3.2D Theoretical and Percent Yield- Pre AP Chemistry Study Notes - New Syllabus.
3.2D Theoretical and Percent Yield- Pre AP Chemistry Study Notes
3.2D Theoretical and Percent Yield- Pre AP Chemistry Study Notes – New Syllabus.
LEARNING OBJECTIVE
3.2.D.1 Calculate the theoretical yield and/or percent yield of a chemical reaction.
Key Concepts:
- 3.2.D A balanced chemical reaction equation, combined with the mole concept, can be used to calculate the theoretical and percent yield of a reaction.

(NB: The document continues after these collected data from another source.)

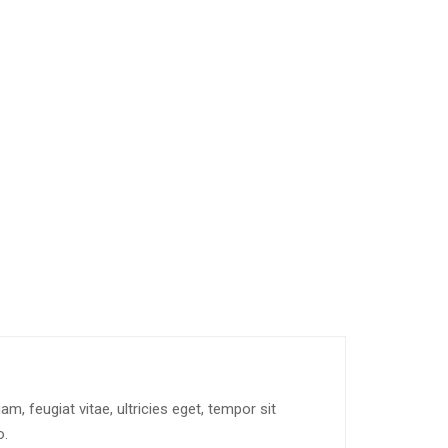
, feugiat vitae, ultricies eget, tempor sit
o.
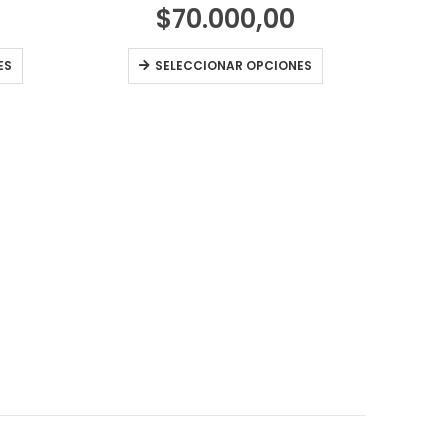
$
70.000,00
ES
SELECCIONAR OPCIONES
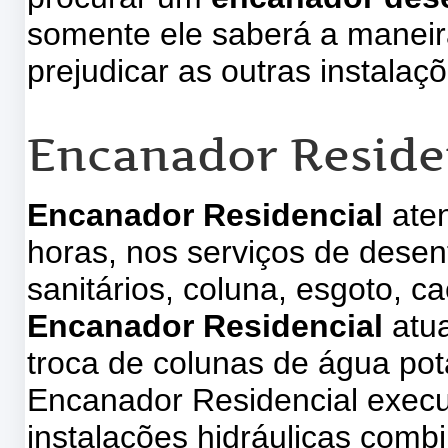
somente ele saberá a maneir
prejudicar as outras instalaç
Encanador Reside
Encanador Residencial
aten
horas, nos serviços de desen
sanitários, coluna, esgoto, 
Encanador Residencial
atu
troca de colunas de água pot
Encanador Residencial execu
instalações hidráulicas com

3.2.D.1 — Theoretical Yield and Percent Yield
In a chemical reaction, the balanced chemical equation and the mole concept are used to predict how much product should form. This predicted amount is called the theoretical yield.
In real reactions, the amount of product actually collected may be less. Comparing the predicted amount to the measured amount allows chemists to calculate the percent yield of a reaction.
Theoretical Yield
The theoretical yield is the maximum amount of product that can be formed from given reactants assuming:
- The reaction goes to completion
- The limiting reactant is completely consumed
- No side reactions occur
- No product is lost during collection
Theoretical yield is calculated using stoichiometry and depends only on the limiting reactant.
Actual Yield
The actual yield is the amount of product actually obtained from an experiment.
- Measured experimentally
- Usually less than the theoretical yield
Differences arise due to incomplete reactions, product loss, or competing reactions.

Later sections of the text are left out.